En el evangelio de hoy, la desgracia se convirtió en gracia, pero también conocemos muchos casos de personas que ante estas situaciones dolorosas de la vida, han perdido la fe, se han alejado de Dios. ¿Qué hacer por ellas?
En primer lugar, orar, rezar, acompañar nuestra oración con algún sacrificio. Es la tarea más grande y la ayuda más eficaz para todas las cosas. La oración es el medio que Dios nos ha dejado para que también nosotros podamos hacer milagros.  
En segundo lugar, seguir acompañando, no abandonar a esas personas. La amistad es también un medio por el que Dios puede hacerse presente y actuar.

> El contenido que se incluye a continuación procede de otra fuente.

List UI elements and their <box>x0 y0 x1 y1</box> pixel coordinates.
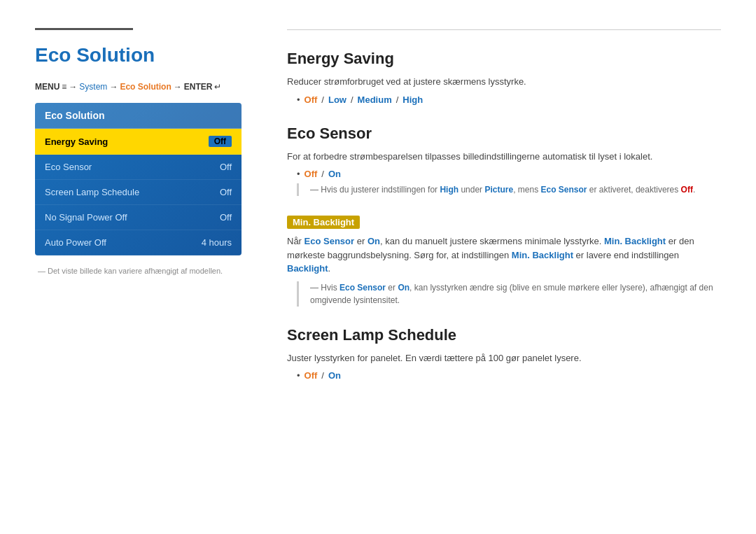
picture-ref: Picture <box>484 185 513 195</box>
off-option: Off <box>304 94 318 105</box>
page-title: Eco Solution <box>35 44 259 66</box>
top-rule-right <box>287 29 721 30</box>
screen-lamp-label: Screen Lamp Schedule <box>45 187 139 197</box>
menu-item-screen-lamp[interactable]: Screen Lamp Schedule Off <box>35 180 241 205</box>
section-screen-lamp: Screen Lamp Schedule Juster lysstyrken f… <box>287 326 721 381</box>
min-backlight-desc: Når Eco Sensor er On, kan du manuelt jus… <box>287 234 721 276</box>
no-signal-value: Off <box>220 212 232 223</box>
eco-sensor-ref2: Eco Sensor <box>304 236 355 246</box>
footnote: ― Det viste billede kan variere afhængig… <box>35 267 259 275</box>
enter-icon: ↵ <box>214 82 221 92</box>
eco-sensor-note: ― Hvis du justerer indstillingen for Hig… <box>297 183 721 196</box>
right-column: Energy Saving Reducer strømforbruget ved… <box>287 28 721 506</box>
arrow1: → <box>69 82 77 92</box>
min-backlight-ref: Min. Backlight <box>604 236 666 246</box>
menu-item-eco-sensor[interactable]: Eco Sensor Off <box>35 155 241 180</box>
enter-label: ENTER <box>184 82 213 92</box>
energy-saving-label: Energy Saving <box>45 136 108 147</box>
system-link: System <box>79 82 107 92</box>
arrow3: → <box>174 82 182 92</box>
on-ref2: On <box>398 283 410 293</box>
section-eco-sensor: Eco Sensor For at forbedre strømbesparel… <box>287 125 721 197</box>
menu-item-no-signal[interactable]: No Signal Power Off Off <box>35 205 241 230</box>
menu-path: MENU ≡ → System → Eco Solution → ENTER ↵ <box>35 82 259 92</box>
eco-solution-link: Eco Solution <box>120 82 171 92</box>
energy-saving-title: Energy Saving <box>287 50 721 68</box>
eco-sensor-desc: For at forbedre strømbesparelsen tilpass… <box>287 150 721 164</box>
menu-item-auto-power[interactable]: Auto Power Off 4 hours <box>35 230 241 255</box>
eco-sensor-label: Eco Sensor <box>45 162 92 172</box>
eco-sensor-title: Eco Sensor <box>287 125 721 143</box>
screen-lamp-desc: Juster lysstyrken for panelet. En værdi … <box>287 351 721 365</box>
energy-saving-desc: Reducer strømforbruget ved at justere sk… <box>287 75 721 89</box>
arrow2: → <box>109 82 118 92</box>
backlight-ref: Backlight <box>287 263 328 274</box>
screen-lamp-options: Off / On <box>297 370 721 381</box>
energy-saving-options: Off / Low / Medium / High <box>297 94 721 105</box>
auto-power-label: Auto Power Off <box>45 237 106 248</box>
left-column: Eco Solution MENU ≡ → System → Eco Solut… <box>35 28 259 506</box>
section-energy-saving: Energy Saving Reducer strømforbruget ved… <box>287 50 721 105</box>
eco-sensor-ref3: Eco Sensor <box>340 283 386 293</box>
eco-on-option: On <box>328 169 341 179</box>
medium-option: Medium <box>358 94 392 105</box>
rules-row <box>35 28 259 30</box>
no-signal-label: No Signal Power Off <box>45 212 127 223</box>
menu-icon: ≡ <box>62 82 66 92</box>
min-backlight-note: ― Hvis Eco Sensor er On, kan lysstyrken … <box>297 281 721 307</box>
high-ref: High <box>440 185 458 195</box>
min-backlight-ref2: Min. Backlight <box>512 250 573 260</box>
screen-lamp-value: Off <box>220 187 232 197</box>
eco-sensor-ref: Eco Sensor <box>541 185 587 195</box>
eco-box-title: Eco Solution <box>35 103 241 129</box>
rule-short <box>35 28 133 30</box>
low-option: Low <box>328 94 346 105</box>
high-option: High <box>402 94 423 105</box>
lamp-off-option: Off <box>304 370 318 381</box>
menu-label: MENU <box>35 82 59 92</box>
off-ref: Off <box>681 185 693 195</box>
lamp-on-option: On <box>328 370 341 381</box>
eco-sensor-options: Off / On <box>297 169 721 179</box>
eco-sensor-value: Off <box>220 162 232 172</box>
on-ref: On <box>368 236 380 246</box>
screen-lamp-title: Screen Lamp Schedule <box>287 326 721 344</box>
energy-saving-value: Off <box>209 136 232 147</box>
auto-power-value: 4 hours <box>202 237 232 248</box>
min-backlight-heading: Min. Backlight <box>287 216 360 229</box>
eco-solution-menu: Eco Solution Energy Saving Off Eco Senso… <box>35 103 241 255</box>
section-min-backlight: Min. Backlight Når Eco Sensor er On, kan… <box>287 216 721 307</box>
menu-item-energy-saving[interactable]: Energy Saving Off <box>35 129 241 155</box>
eco-off-option: Off <box>304 169 318 179</box>
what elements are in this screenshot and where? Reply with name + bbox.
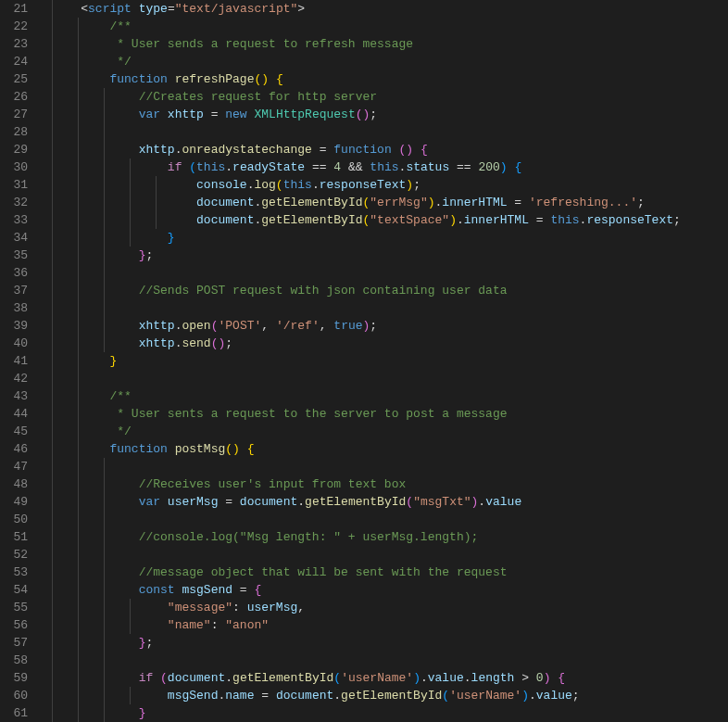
indent-guide [78, 528, 79, 546]
indent-guide [52, 106, 53, 123]
token-num: 200 [478, 160, 499, 174]
code-line[interactable]: }; [52, 247, 728, 264]
code-line[interactable]: var xhttp = new XMLHttpRequest(); [52, 106, 728, 123]
indent-guide [52, 423, 53, 440]
token-string: "msgTxt" [413, 495, 471, 509]
code-line[interactable]: */ [52, 53, 728, 70]
code-line[interactable]: */ [52, 423, 728, 440]
indent-guide [52, 299, 53, 317]
code-line[interactable]: //message object that will be sent with … [52, 564, 728, 581]
indent-guide [104, 546, 105, 564]
token-bracket2: ( [406, 495, 413, 509]
code-line[interactable]: "message": userMsg, [52, 599, 728, 616]
code-line[interactable]: var userMsg = document.getElementById("m… [52, 493, 728, 511]
code-line[interactable]: } [52, 704, 728, 722]
code-line[interactable] [52, 370, 728, 387]
code-line[interactable]: xhttp.send(); [52, 335, 728, 352]
token-var: xhttp [139, 143, 175, 157]
token-comment: //Receives user's input from text box [139, 477, 407, 491]
indent-guide [78, 282, 79, 299]
indent-guide [52, 70, 53, 88]
indent-guide [104, 652, 105, 669]
indent-guide [104, 634, 105, 652]
indent-guide [52, 211, 53, 229]
line-number: 42 [6, 370, 28, 387]
indent-guide [78, 564, 79, 581]
indent-guide [52, 141, 53, 158]
indent-guide [104, 528, 105, 546]
token-bracket2: { [558, 671, 565, 685]
code-line[interactable]: }; [52, 634, 728, 652]
token-bracket1: () [225, 442, 240, 456]
indent-guide [104, 123, 105, 141]
token-op [240, 442, 247, 456]
code-line[interactable]: msgSend.name = document.getElementById('… [52, 687, 728, 704]
code-line[interactable] [52, 458, 728, 475]
code-line[interactable] [52, 264, 728, 282]
code-line[interactable]: xhttp.onreadystatechange = function () { [52, 141, 728, 158]
token-kw: this [370, 160, 398, 174]
code-line[interactable]: //console.log("Msg length: " + userMsg.l… [52, 528, 728, 546]
token-op [153, 671, 160, 685]
code-area[interactable]: <script type="text/javascript"> /** * Us… [37, 0, 728, 722]
token-punct: , [297, 601, 305, 614]
code-line[interactable] [52, 511, 728, 528]
code-line[interactable] [52, 546, 728, 564]
code-line[interactable]: /** [52, 18, 728, 35]
line-number: 35 [6, 247, 28, 264]
code-line[interactable]: //Receives user's input from text box [52, 475, 728, 493]
line-number: 59 [6, 669, 28, 687]
indent-guide [104, 247, 105, 264]
code-line[interactable]: document.getElementById("textSpace").inn… [52, 211, 728, 229]
indent-guide [78, 704, 79, 722]
token-bracket1: () [254, 72, 269, 86]
indent-guide [78, 652, 79, 669]
line-number: 45 [6, 423, 28, 440]
token-op: = [232, 583, 254, 597]
code-line[interactable] [52, 299, 728, 317]
code-line[interactable]: xhttp.open('POST', '/ref', true); [52, 317, 728, 335]
token-bracket3: ) [413, 671, 420, 685]
code-line[interactable]: function postMsg() { [52, 440, 728, 458]
line-number: 23 [6, 35, 28, 53]
code-line[interactable]: "name": "anon" [52, 616, 728, 634]
token-var: msgSend [182, 583, 232, 597]
token-var: length [471, 671, 515, 685]
token-bracket2: { [254, 583, 261, 597]
code-line[interactable]: } [52, 352, 728, 370]
token-kw: function [109, 442, 167, 456]
token-string: "name" [168, 618, 211, 632]
line-number: 49 [6, 493, 28, 511]
token-bracket2: () [211, 336, 226, 350]
token-kw2: if [139, 671, 154, 685]
code-editor[interactable]: 2122232425262728293031323334353637383940… [0, 0, 728, 722]
code-line[interactable]: //Creates request for http server [52, 88, 728, 106]
code-line[interactable]: console.log(this.responseText); [52, 176, 728, 194]
token-op: = [204, 108, 225, 121]
code-line[interactable]: //Sends POST request with json containin… [52, 282, 728, 299]
token-op: > [514, 671, 535, 685]
code-line[interactable]: if (document.getElementById('userName').… [52, 669, 728, 687]
line-number-gutter: 2122232425262728293031323334353637383940… [0, 0, 37, 722]
code-line[interactable]: function refreshPage() { [52, 70, 728, 88]
token-kw: var [139, 108, 160, 121]
indent-guide [78, 247, 79, 264]
code-line[interactable]: document.getElementById("errMsg").innerH… [52, 194, 728, 211]
code-line[interactable] [52, 652, 728, 669]
line-number: 50 [6, 511, 28, 528]
code-line[interactable]: * User sends a request to refresh messag… [52, 35, 728, 53]
token-kw2: if [168, 160, 182, 174]
code-line[interactable]: if (this.readyState == 4 && this.status … [52, 158, 728, 176]
token-bracket3: ) [521, 689, 529, 703]
code-line[interactable]: /** [52, 387, 728, 405]
code-line[interactable]: <script type="text/javascript"> [52, 0, 728, 18]
code-line[interactable]: * User sents a request to the server to … [52, 405, 728, 423]
token-bracket2: } [139, 706, 146, 720]
token-var: document [196, 213, 254, 227]
code-line[interactable]: const msgSend = { [52, 581, 728, 599]
code-line[interactable]: } [52, 229, 728, 247]
indent-guide [52, 511, 53, 528]
indent-guide [104, 282, 105, 299]
indent-guide [130, 687, 131, 704]
code-line[interactable] [52, 123, 728, 141]
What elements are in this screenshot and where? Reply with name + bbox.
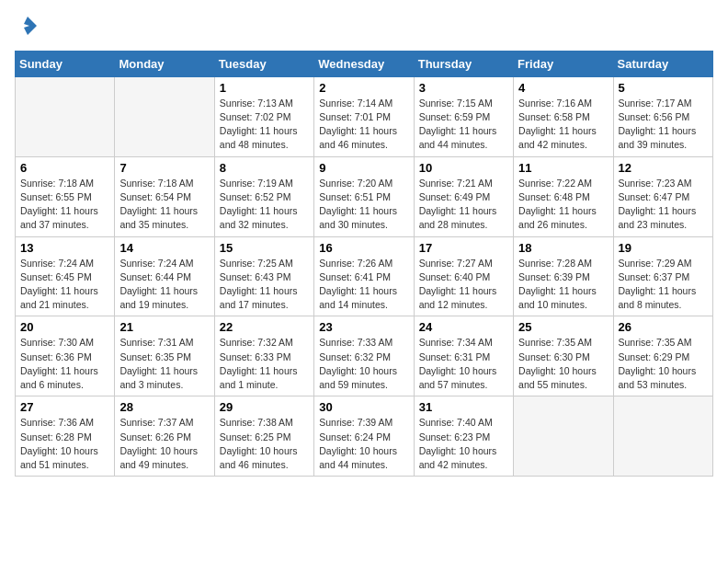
day-number: 2 (319, 81, 408, 95)
day-header: Tuesday (214, 51, 313, 76)
day-detail: Sunrise: 7:34 AM Sunset: 6:31 PM Dayligh… (419, 336, 508, 392)
calendar-header-row: SundayMondayTuesdayWednesdayThursdayFrid… (16, 51, 713, 76)
calendar-cell: 16Sunrise: 7:26 AM Sunset: 6:41 PM Dayli… (314, 236, 414, 316)
calendar-cell: 1Sunrise: 7:13 AM Sunset: 7:02 PM Daylig… (214, 76, 313, 156)
day-number: 17 (419, 241, 508, 255)
calendar-week-row: 27Sunrise: 7:36 AM Sunset: 6:28 PM Dayli… (16, 396, 713, 477)
day-number: 13 (20, 241, 109, 255)
day-detail: Sunrise: 7:39 AM Sunset: 6:24 PM Dayligh… (319, 416, 408, 472)
calendar-cell: 12Sunrise: 7:23 AM Sunset: 6:47 PM Dayli… (613, 156, 712, 236)
day-number: 4 (518, 81, 608, 95)
day-detail: Sunrise: 7:14 AM Sunset: 7:01 PM Dayligh… (319, 97, 408, 153)
calendar-cell: 18Sunrise: 7:28 AM Sunset: 6:39 PM Dayli… (514, 236, 613, 316)
day-header: Monday (115, 51, 214, 76)
day-number: 31 (419, 400, 508, 414)
day-number: 3 (419, 81, 508, 95)
day-detail: Sunrise: 7:37 AM Sunset: 6:26 PM Dayligh… (119, 416, 209, 472)
calendar-table: SundayMondayTuesdayWednesdayThursdayFrid… (15, 51, 713, 477)
calendar-cell: 20Sunrise: 7:30 AM Sunset: 6:36 PM Dayli… (16, 316, 115, 396)
day-number: 12 (619, 161, 708, 175)
day-detail: Sunrise: 7:33 AM Sunset: 6:32 PM Dayligh… (319, 336, 408, 392)
day-detail: Sunrise: 7:20 AM Sunset: 6:51 PM Dayligh… (319, 177, 408, 233)
calendar-cell: 25Sunrise: 7:35 AM Sunset: 6:30 PM Dayli… (514, 316, 613, 396)
day-detail: Sunrise: 7:40 AM Sunset: 6:23 PM Dayligh… (419, 416, 508, 472)
day-number: 11 (518, 161, 608, 175)
day-detail: Sunrise: 7:15 AM Sunset: 6:59 PM Dayligh… (419, 97, 508, 153)
day-header: Friday (514, 51, 613, 76)
day-number: 29 (220, 400, 309, 414)
day-detail: Sunrise: 7:31 AM Sunset: 6:35 PM Dayligh… (119, 336, 209, 392)
calendar-week-row: 1Sunrise: 7:13 AM Sunset: 7:02 PM Daylig… (16, 76, 713, 156)
calendar-cell: 28Sunrise: 7:37 AM Sunset: 6:26 PM Dayli… (115, 396, 214, 477)
day-number: 7 (119, 161, 209, 175)
day-detail: Sunrise: 7:29 AM Sunset: 6:37 PM Dayligh… (619, 257, 708, 313)
calendar-body: 1Sunrise: 7:13 AM Sunset: 7:02 PM Daylig… (16, 76, 713, 476)
day-number: 26 (619, 320, 708, 334)
calendar-cell (514, 396, 613, 477)
calendar-cell: 27Sunrise: 7:36 AM Sunset: 6:28 PM Dayli… (16, 396, 115, 477)
day-header: Saturday (613, 51, 712, 76)
calendar-cell: 7Sunrise: 7:18 AM Sunset: 6:54 PM Daylig… (115, 156, 214, 236)
day-number: 5 (619, 81, 708, 95)
day-number: 19 (619, 241, 708, 255)
calendar-cell: 5Sunrise: 7:17 AM Sunset: 6:56 PM Daylig… (613, 76, 712, 156)
day-detail: Sunrise: 7:35 AM Sunset: 6:29 PM Dayligh… (619, 336, 708, 392)
day-number: 16 (319, 241, 408, 255)
logo-icon (17, 15, 39, 37)
day-number: 25 (518, 320, 608, 334)
calendar-cell: 10Sunrise: 7:21 AM Sunset: 6:49 PM Dayli… (414, 156, 513, 236)
day-number: 23 (319, 320, 408, 334)
logo (15, 15, 39, 41)
day-detail: Sunrise: 7:24 AM Sunset: 6:45 PM Dayligh… (20, 257, 109, 313)
calendar-cell: 24Sunrise: 7:34 AM Sunset: 6:31 PM Dayli… (414, 316, 513, 396)
calendar-cell: 23Sunrise: 7:33 AM Sunset: 6:32 PM Dayli… (314, 316, 414, 396)
day-detail: Sunrise: 7:32 AM Sunset: 6:33 PM Dayligh… (220, 336, 309, 392)
day-header: Sunday (16, 51, 115, 76)
calendar-cell: 3Sunrise: 7:15 AM Sunset: 6:59 PM Daylig… (414, 76, 513, 156)
day-detail: Sunrise: 7:25 AM Sunset: 6:43 PM Dayligh… (220, 257, 309, 313)
day-detail: Sunrise: 7:38 AM Sunset: 6:25 PM Dayligh… (220, 416, 309, 472)
day-detail: Sunrise: 7:22 AM Sunset: 6:48 PM Dayligh… (518, 177, 608, 233)
day-number: 27 (20, 400, 109, 414)
calendar-cell: 8Sunrise: 7:19 AM Sunset: 6:52 PM Daylig… (214, 156, 313, 236)
day-detail: Sunrise: 7:35 AM Sunset: 6:30 PM Dayligh… (518, 336, 608, 392)
day-number: 15 (220, 241, 309, 255)
calendar-cell: 19Sunrise: 7:29 AM Sunset: 6:37 PM Dayli… (613, 236, 712, 316)
day-detail: Sunrise: 7:36 AM Sunset: 6:28 PM Dayligh… (20, 416, 109, 472)
day-header: Wednesday (314, 51, 414, 76)
calendar-cell: 22Sunrise: 7:32 AM Sunset: 6:33 PM Dayli… (214, 316, 313, 396)
day-detail: Sunrise: 7:27 AM Sunset: 6:40 PM Dayligh… (419, 257, 508, 313)
day-number: 10 (419, 161, 508, 175)
day-detail: Sunrise: 7:13 AM Sunset: 7:02 PM Dayligh… (220, 97, 309, 153)
calendar-cell (16, 76, 115, 156)
calendar-cell: 21Sunrise: 7:31 AM Sunset: 6:35 PM Dayli… (115, 316, 214, 396)
calendar-cell: 9Sunrise: 7:20 AM Sunset: 6:51 PM Daylig… (314, 156, 414, 236)
day-number: 30 (319, 400, 408, 414)
day-detail: Sunrise: 7:17 AM Sunset: 6:56 PM Dayligh… (619, 97, 708, 153)
calendar-cell: 13Sunrise: 7:24 AM Sunset: 6:45 PM Dayli… (16, 236, 115, 316)
calendar-cell: 6Sunrise: 7:18 AM Sunset: 6:55 PM Daylig… (16, 156, 115, 236)
day-detail: Sunrise: 7:26 AM Sunset: 6:41 PM Dayligh… (319, 257, 408, 313)
day-number: 6 (20, 161, 109, 175)
day-detail: Sunrise: 7:24 AM Sunset: 6:44 PM Dayligh… (119, 257, 209, 313)
day-detail: Sunrise: 7:18 AM Sunset: 6:55 PM Dayligh… (20, 177, 109, 233)
calendar-cell: 2Sunrise: 7:14 AM Sunset: 7:01 PM Daylig… (314, 76, 414, 156)
calendar-cell: 30Sunrise: 7:39 AM Sunset: 6:24 PM Dayli… (314, 396, 414, 477)
day-number: 21 (119, 320, 209, 334)
day-detail: Sunrise: 7:23 AM Sunset: 6:47 PM Dayligh… (619, 177, 708, 233)
calendar-cell: 14Sunrise: 7:24 AM Sunset: 6:44 PM Dayli… (115, 236, 214, 316)
day-number: 28 (119, 400, 209, 414)
calendar-cell: 26Sunrise: 7:35 AM Sunset: 6:29 PM Dayli… (613, 316, 712, 396)
day-detail: Sunrise: 7:30 AM Sunset: 6:36 PM Dayligh… (20, 336, 109, 392)
day-number: 20 (20, 320, 109, 334)
day-number: 8 (220, 161, 309, 175)
day-number: 18 (518, 241, 608, 255)
day-number: 1 (220, 81, 309, 95)
day-detail: Sunrise: 7:16 AM Sunset: 6:58 PM Dayligh… (518, 97, 608, 153)
calendar-cell: 29Sunrise: 7:38 AM Sunset: 6:25 PM Dayli… (214, 396, 313, 477)
day-header: Thursday (414, 51, 513, 76)
calendar-cell: 31Sunrise: 7:40 AM Sunset: 6:23 PM Dayli… (414, 396, 513, 477)
calendar-week-row: 6Sunrise: 7:18 AM Sunset: 6:55 PM Daylig… (16, 156, 713, 236)
calendar-week-row: 20Sunrise: 7:30 AM Sunset: 6:36 PM Dayli… (16, 316, 713, 396)
day-detail: Sunrise: 7:21 AM Sunset: 6:49 PM Dayligh… (419, 177, 508, 233)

En tercer lugar, presentar la imagen verdadera de Dios: del Dios que siendo omnipotente, por amor nuestro y por nuestra salvación asumió nuestra débil naturaleza y nuestra condición de criaturas. La imagen de Dios que como nosotros sintió la fatiga y el cansancio. La imagen de Dios que sufrió la injusticia y la maldad de los hombres. La imagen del Dios Crucificado… “Muchos, nos decía el apóstol, andan como enemigos de la Cruz de Cristo.”  
Es a la luz de Jesucristo como podemos entrever el misterio de nuestra propia existencia. Es a luz del misterio de la Pasión, muerte y resurrección del Señor como podemos comprender el misterio de nuestra propia muerte y nuestro destino a la resurrección.
“Si morimos con Cristo, viviremos con él”.
“Si sufrimos con Cristo, reinaremos con él.”